WORK REQUIRED
Copy the records below exactly, leaving out every picture.

--- RECORDS SUPPLIED Enclosed Below ---

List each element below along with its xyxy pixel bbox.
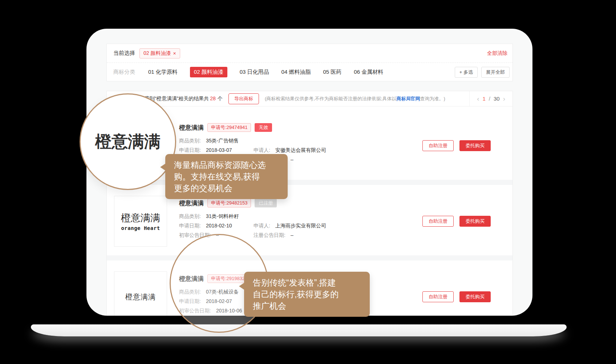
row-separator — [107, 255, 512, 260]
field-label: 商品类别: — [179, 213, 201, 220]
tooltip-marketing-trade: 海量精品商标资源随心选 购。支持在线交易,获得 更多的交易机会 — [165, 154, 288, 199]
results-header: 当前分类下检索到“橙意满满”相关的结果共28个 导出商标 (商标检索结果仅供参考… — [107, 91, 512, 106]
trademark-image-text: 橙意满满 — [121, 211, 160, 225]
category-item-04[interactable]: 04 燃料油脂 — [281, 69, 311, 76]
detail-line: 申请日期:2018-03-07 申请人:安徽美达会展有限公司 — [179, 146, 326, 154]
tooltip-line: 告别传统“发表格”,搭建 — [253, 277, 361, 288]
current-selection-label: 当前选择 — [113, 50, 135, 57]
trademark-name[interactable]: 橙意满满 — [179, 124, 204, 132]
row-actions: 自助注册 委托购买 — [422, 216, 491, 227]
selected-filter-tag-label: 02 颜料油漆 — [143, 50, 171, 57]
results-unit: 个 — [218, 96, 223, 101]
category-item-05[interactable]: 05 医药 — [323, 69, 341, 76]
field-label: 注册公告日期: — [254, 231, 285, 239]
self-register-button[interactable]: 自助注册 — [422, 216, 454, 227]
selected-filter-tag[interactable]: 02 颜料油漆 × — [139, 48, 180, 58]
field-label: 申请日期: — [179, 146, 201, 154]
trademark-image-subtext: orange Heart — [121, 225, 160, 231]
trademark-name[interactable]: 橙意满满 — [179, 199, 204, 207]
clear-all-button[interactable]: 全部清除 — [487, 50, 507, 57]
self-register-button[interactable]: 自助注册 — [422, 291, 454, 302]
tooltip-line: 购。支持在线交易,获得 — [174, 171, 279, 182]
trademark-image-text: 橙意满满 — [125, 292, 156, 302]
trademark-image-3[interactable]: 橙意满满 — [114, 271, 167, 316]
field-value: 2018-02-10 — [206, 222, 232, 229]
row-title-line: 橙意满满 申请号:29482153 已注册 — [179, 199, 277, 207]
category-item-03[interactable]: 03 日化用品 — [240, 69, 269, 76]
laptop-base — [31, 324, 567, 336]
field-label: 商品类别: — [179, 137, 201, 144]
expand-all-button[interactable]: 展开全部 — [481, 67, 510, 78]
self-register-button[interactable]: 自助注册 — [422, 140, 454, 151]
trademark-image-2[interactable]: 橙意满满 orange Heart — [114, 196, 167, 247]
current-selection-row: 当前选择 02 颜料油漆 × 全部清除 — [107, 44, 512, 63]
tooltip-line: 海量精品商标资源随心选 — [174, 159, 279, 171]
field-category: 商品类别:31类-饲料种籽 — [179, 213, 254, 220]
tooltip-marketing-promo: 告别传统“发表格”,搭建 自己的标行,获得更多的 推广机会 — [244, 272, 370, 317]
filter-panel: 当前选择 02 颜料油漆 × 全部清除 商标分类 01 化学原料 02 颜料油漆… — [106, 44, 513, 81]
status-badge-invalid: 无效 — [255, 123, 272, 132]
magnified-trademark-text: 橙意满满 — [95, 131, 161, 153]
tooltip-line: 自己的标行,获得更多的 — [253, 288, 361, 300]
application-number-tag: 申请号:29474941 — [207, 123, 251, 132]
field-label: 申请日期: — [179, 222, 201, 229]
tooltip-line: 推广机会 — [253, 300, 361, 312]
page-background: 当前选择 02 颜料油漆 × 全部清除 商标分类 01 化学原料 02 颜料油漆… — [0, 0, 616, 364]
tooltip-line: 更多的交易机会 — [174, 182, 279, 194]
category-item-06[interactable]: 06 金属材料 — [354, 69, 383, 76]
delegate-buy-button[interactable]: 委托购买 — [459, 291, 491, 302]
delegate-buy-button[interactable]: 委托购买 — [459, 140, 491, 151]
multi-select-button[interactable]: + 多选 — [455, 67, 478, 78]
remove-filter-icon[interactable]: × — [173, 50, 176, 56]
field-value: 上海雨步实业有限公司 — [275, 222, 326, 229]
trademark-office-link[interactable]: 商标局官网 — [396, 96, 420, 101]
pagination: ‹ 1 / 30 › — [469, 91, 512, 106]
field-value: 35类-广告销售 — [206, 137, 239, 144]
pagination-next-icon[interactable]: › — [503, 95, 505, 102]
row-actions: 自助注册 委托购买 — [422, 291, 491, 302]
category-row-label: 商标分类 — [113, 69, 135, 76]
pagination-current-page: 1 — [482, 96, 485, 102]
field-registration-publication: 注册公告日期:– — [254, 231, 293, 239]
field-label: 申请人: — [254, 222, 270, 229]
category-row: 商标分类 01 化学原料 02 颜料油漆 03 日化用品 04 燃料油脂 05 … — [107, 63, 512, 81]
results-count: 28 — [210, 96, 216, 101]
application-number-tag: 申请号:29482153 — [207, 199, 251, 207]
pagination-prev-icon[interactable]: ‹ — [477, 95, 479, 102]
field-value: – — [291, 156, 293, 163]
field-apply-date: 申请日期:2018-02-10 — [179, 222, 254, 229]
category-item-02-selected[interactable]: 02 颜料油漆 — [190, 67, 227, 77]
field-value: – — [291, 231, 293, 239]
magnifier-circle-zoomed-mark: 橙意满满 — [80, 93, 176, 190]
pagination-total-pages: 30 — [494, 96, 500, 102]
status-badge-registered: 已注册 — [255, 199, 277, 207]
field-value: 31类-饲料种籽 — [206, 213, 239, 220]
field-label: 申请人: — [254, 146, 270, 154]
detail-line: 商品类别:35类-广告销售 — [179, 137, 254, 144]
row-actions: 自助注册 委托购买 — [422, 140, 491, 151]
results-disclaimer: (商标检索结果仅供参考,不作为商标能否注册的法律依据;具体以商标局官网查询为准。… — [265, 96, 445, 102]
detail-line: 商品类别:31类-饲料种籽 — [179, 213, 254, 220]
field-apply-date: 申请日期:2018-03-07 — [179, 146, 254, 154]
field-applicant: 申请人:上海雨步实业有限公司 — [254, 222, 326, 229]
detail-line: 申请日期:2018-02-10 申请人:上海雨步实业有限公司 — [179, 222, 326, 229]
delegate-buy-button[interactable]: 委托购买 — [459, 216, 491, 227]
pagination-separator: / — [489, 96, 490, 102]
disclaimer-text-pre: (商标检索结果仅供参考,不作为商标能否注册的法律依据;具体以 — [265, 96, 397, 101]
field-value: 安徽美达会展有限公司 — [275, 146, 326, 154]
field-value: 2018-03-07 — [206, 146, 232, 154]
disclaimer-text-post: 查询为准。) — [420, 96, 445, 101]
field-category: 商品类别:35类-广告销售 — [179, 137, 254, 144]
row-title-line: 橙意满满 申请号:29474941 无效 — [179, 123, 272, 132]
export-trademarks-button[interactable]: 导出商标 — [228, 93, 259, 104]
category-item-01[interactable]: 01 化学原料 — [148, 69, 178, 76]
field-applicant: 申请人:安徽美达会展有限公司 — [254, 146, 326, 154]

--- End of Enclosed RECORDS SUPPLIED ---

RESPONSE FOR THIS EXERCISE
List each element below along with its xyxy pixel bbox.
row-separator — [107, 255, 512, 260]
field-label: 商品类别: — [179, 213, 201, 220]
tooltip-marketing-trade: 海量精品商标资源随心选 购。支持在线交易,获得 更多的交易机会 — [165, 154, 288, 199]
results-header: 当前分类下检索到“橙意满满”相关的结果共28个 导出商标 (商标检索结果仅供参考… — [107, 91, 512, 106]
trademark-image-text: 橙意满满 — [121, 211, 160, 225]
category-item-04[interactable]: 04 燃料油脂 — [281, 69, 311, 76]
detail-line: 申请日期:2018-03-07 申请人:安徽美达会展有限公司 — [179, 146, 326, 154]
tooltip-line: 告别传统“发表格”,搭建 — [253, 277, 361, 288]
current-selection-label: 当前选择 — [113, 50, 135, 57]
trademark-name[interactable]: 橙意满满 — [179, 124, 204, 132]
row-actions: 自助注册 委托购买 — [422, 216, 491, 227]
selected-filter-tag-label: 02 颜料油漆 — [143, 50, 171, 57]
results-unit: 个 — [218, 96, 223, 101]
category-item-05[interactable]: 05 医药 — [323, 69, 341, 76]
field-label: 注册公告日期: — [254, 231, 285, 239]
self-register-button[interactable]: 自助注册 — [422, 216, 454, 227]
selected-filter-tag[interactable]: 02 颜料油漆 × — [139, 48, 180, 58]
field-label: 申请日期: — [179, 146, 201, 154]
trademark-image-subtext: orange Heart — [121, 225, 160, 231]
trademark-name[interactable]: 橙意满满 — [179, 199, 204, 207]
clear-all-button[interactable]: 全部清除 — [487, 50, 507, 57]
self-register-button[interactable]: 自助注册 — [422, 291, 454, 302]
tooltip-line: 购。支持在线交易,获得 — [174, 171, 279, 182]
trademark-image-text: 橙意满满 — [125, 292, 156, 302]
trademark-image-3[interactable]: 橙意满满 — [114, 271, 167, 316]
field-value: 2018-02-10 — [206, 222, 232, 229]
row-title-line: 橙意满满 申请号:29482153 已注册 — [179, 199, 277, 207]
category-item-03[interactable]: 03 日化用品 — [240, 69, 269, 76]
laptop-base — [31, 324, 567, 336]
field-label: 商品类别: — [179, 137, 201, 144]
expand-all-button[interactable]: 展开全部 — [481, 67, 510, 78]
self-register-button[interactable]: 自助注册 — [422, 140, 454, 151]
trademark-image-2[interactable]: 橙意满满 orange Heart — [114, 196, 167, 247]
current-selection-row: 当前选择 02 颜料油漆 × 全部清除 — [107, 44, 512, 63]
tooltip-line: 海量精品商标资源随心选 — [174, 159, 279, 171]
field-category: 商品类别:31类-饲料种籽 — [179, 213, 254, 220]
tooltip-marketing-promo: 告别传统“发表格”,搭建 自己的标行,获得更多的 推广机会 — [244, 272, 370, 317]
filter-panel: 当前选择 02 颜料油漆 × 全部清除 商标分类 01 化学原料 02 颜料油漆… — [106, 44, 513, 81]
status-badge-invalid: 无效 — [255, 123, 272, 132]
magnified-trademark-text: 橙意满满 — [95, 131, 161, 153]
tooltip-line: 自己的标行,获得更多的 — [253, 288, 361, 300]
application-number-tag: 申请号:29474941 — [207, 123, 251, 132]
field-label: 申请日期: — [179, 222, 201, 229]
tooltip-line: 推广机会 — [253, 300, 361, 312]
page-background: 当前选择 02 颜料油漆 × 全部清除 商标分类 01 化学原料 02 颜料油漆… — [0, 0, 616, 364]
tooltip-line: 更多的交易机会 — [174, 182, 279, 194]
category-item-06[interactable]: 06 金属材料 — [354, 69, 383, 76]
delegate-buy-button[interactable]: 委托购买 — [459, 291, 491, 302]
delegate-buy-button[interactable]: 委托购买 — [459, 140, 491, 151]
multi-select-button[interactable]: + 多选 — [455, 67, 478, 78]
remove-filter-icon[interactable]: × — [173, 50, 176, 56]
field-value: 上海雨步实业有限公司 — [275, 222, 326, 229]
trademark-office-link[interactable]: 商标局官网 — [396, 96, 420, 101]
pagination: ‹ 1 / 30 › — [469, 91, 512, 106]
field-value: 35类-广告销售 — [206, 137, 239, 144]
pagination-next-icon[interactable]: › — [503, 95, 505, 102]
row-actions: 自助注册 委托购买 — [422, 291, 491, 302]
category-row-label: 商标分类 — [113, 69, 135, 76]
pagination-current-page: 1 — [482, 96, 485, 102]
field-registration-publication: 注册公告日期:– — [254, 231, 293, 239]
field-label: 申请人: — [254, 222, 270, 229]
category-row: 商标分类 01 化学原料 02 颜料油漆 03 日化用品 04 燃料油脂 05 … — [107, 63, 512, 81]
results-count: 28 — [210, 96, 216, 101]
application-number-tag: 申请号:29482153 — [207, 199, 251, 207]
pagination-prev-icon[interactable]: ‹ — [477, 95, 479, 102]
field-value: – — [291, 156, 293, 163]
field-apply-date: 申请日期:2018-02-10 — [179, 222, 254, 229]
category-item-02-selected[interactable]: 02 颜料油漆 — [190, 67, 227, 77]
field-value: – — [291, 231, 293, 239]
magnifier-circle-zoomed-mark: 橙意满满 — [80, 93, 176, 190]
pagination-total-pages: 30 — [494, 96, 500, 102]
status-badge-registered: 已注册 — [255, 199, 277, 207]
field-value: 31类-饲料种籽 — [206, 213, 239, 220]
field-label: 申请人: — [254, 146, 270, 154]
detail-line: 商品类别:35类-广告销售 — [179, 137, 254, 144]
row-actions: 自助注册 委托购买 — [422, 140, 491, 151]
results-disclaimer: (商标检索结果仅供参考,不作为商标能否注册的法律依据;具体以商标局官网查询为准。… — [265, 96, 445, 102]
detail-line: 商品类别:31类-饲料种籽 — [179, 213, 254, 220]
field-apply-date: 申请日期:2018-03-07 — [179, 146, 254, 154]
field-applicant: 申请人:上海雨步实业有限公司 — [254, 222, 326, 229]
detail-line: 申请日期:2018-02-10 申请人:上海雨步实业有限公司 — [179, 222, 326, 229]
delegate-buy-button[interactable]: 委托购买 — [459, 216, 491, 227]
pagination-separator: / — [489, 96, 490, 102]
disclaimer-text-pre: (商标检索结果仅供参考,不作为商标能否注册的法律依据;具体以 — [265, 96, 397, 101]
field-value: 安徽美达会展有限公司 — [275, 146, 326, 154]
field-value: 2018-03-07 — [206, 146, 232, 154]
disclaimer-text-post: 查询为准。) — [420, 96, 445, 101]
field-category: 商品类别:35类-广告销售 — [179, 137, 254, 144]
row-title-line: 橙意满满 申请号:29474941 无效 — [179, 123, 272, 132]
export-trademarks-button[interactable]: 导出商标 — [228, 93, 259, 104]
category-item-01[interactable]: 01 化学原料 — [148, 69, 178, 76]
field-applicant: 申请人:安徽美达会展有限公司 — [254, 146, 326, 154]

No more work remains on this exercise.